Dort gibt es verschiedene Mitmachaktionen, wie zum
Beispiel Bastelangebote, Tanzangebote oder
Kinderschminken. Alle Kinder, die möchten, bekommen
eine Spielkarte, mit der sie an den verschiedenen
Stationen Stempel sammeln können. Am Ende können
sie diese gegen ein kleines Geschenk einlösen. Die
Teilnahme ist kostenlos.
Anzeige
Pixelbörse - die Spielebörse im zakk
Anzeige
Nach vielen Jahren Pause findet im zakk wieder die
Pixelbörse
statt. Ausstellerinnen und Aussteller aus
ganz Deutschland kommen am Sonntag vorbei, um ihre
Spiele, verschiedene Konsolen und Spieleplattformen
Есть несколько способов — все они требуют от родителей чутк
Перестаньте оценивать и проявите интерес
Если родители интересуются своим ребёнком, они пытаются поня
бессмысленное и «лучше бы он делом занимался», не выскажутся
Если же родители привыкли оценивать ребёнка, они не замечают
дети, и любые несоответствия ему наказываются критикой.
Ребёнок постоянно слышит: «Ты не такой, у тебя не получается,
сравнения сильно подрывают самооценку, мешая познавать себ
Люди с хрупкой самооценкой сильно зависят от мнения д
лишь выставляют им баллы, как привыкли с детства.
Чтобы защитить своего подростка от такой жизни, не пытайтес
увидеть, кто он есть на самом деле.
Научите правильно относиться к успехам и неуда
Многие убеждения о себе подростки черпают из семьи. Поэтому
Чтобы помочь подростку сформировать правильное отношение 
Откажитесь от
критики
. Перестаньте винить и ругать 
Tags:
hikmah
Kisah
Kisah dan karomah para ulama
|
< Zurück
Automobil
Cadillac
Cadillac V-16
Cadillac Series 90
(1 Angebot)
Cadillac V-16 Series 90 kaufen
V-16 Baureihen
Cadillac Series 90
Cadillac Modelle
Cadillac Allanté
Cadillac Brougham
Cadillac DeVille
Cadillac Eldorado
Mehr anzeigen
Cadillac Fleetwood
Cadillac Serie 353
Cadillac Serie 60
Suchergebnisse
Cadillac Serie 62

Exercise requirements - Starting at the line that contains "увидеть, кто он есть на самом деле.", repeat each line exactly through the last one in the listing. Include both of those lines and nothing more.

Task answer -
увидеть, кто он есть на самом деле.
Научите правильно относиться к успехам и неуда
Многие убеждения о себе подростки черпают из семьи. Поэтому
Чтобы помочь подростку сформировать правильное отношение 
Откажитесь от
критики
. Перестаньте винить и ругать 
Tags:
hikmah
Kisah
Kisah dan karomah para ulama
|
< Zurück
Automobil
Cadillac
Cadillac V-16
Cadillac Series 90
(1 Angebot)
Cadillac V-16 Series 90 kaufen
V-16 Baureihen
Cadillac Series 90
Cadillac Modelle
Cadillac Allanté
Cadillac Brougham
Cadillac DeVille
Cadillac Eldorado
Mehr anzeigen
Cadillac Fleetwood
Cadillac Serie 353
Cadillac Serie 60
Suchergebnisse
Cadillac Serie 62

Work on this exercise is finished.